- _Task brief_:
An exact transcription is needed, starting with the line that contains "following apply to" and ending with the last line of the records.

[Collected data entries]
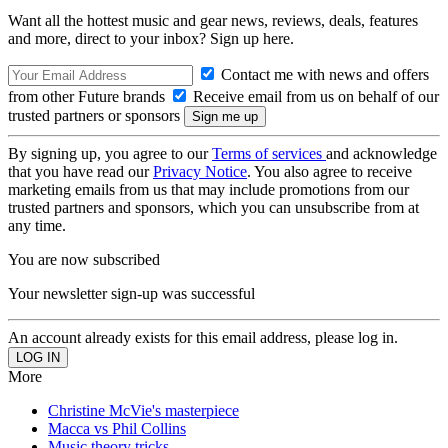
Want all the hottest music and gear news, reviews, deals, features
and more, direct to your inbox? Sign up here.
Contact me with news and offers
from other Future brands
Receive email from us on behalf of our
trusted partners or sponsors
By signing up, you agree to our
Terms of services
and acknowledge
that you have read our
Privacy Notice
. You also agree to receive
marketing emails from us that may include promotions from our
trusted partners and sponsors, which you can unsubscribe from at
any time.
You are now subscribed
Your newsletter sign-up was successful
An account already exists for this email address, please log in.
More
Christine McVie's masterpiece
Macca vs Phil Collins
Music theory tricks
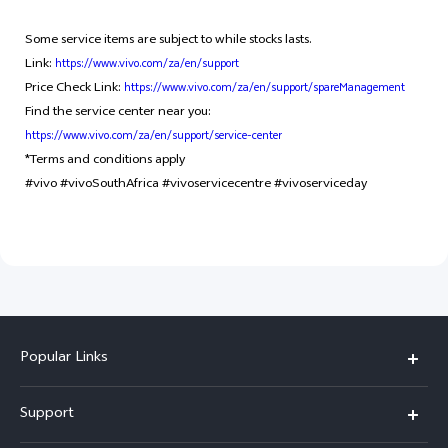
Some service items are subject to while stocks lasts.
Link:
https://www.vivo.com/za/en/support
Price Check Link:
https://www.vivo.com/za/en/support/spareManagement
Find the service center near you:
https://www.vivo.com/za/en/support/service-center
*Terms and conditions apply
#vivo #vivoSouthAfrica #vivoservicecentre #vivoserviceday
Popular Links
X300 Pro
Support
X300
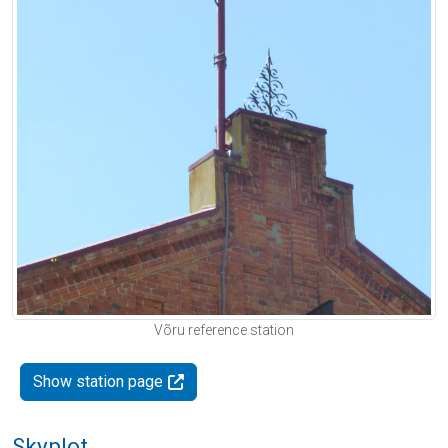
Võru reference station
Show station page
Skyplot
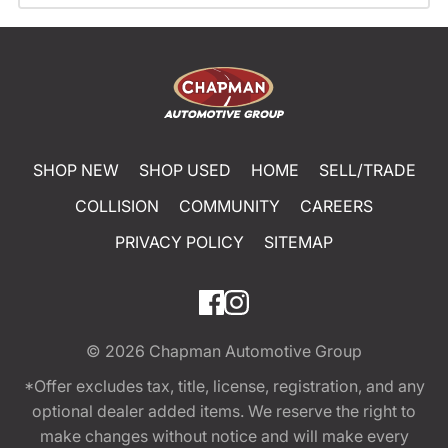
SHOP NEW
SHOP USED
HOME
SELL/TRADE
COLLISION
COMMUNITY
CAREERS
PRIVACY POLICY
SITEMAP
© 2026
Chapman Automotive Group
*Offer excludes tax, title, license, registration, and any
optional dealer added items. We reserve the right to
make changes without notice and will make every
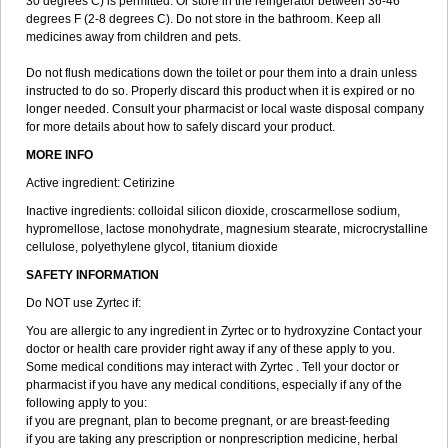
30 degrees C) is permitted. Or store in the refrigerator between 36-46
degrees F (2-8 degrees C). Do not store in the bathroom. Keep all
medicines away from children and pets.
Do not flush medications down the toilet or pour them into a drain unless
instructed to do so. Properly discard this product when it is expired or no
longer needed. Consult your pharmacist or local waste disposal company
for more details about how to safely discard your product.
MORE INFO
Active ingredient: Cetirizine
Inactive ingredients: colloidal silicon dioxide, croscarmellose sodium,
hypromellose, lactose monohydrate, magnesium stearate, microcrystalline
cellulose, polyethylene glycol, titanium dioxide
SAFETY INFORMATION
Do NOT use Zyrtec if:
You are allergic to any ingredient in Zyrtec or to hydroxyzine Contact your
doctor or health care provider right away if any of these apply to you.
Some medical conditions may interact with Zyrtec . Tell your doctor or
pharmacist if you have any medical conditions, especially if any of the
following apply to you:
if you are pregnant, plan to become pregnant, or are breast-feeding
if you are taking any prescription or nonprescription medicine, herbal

- _Written solution_:
following apply to you:
if you are pregnant, plan to become pregnant, or are breast-feeding
if you are taking any prescription or nonprescription medicine, herbal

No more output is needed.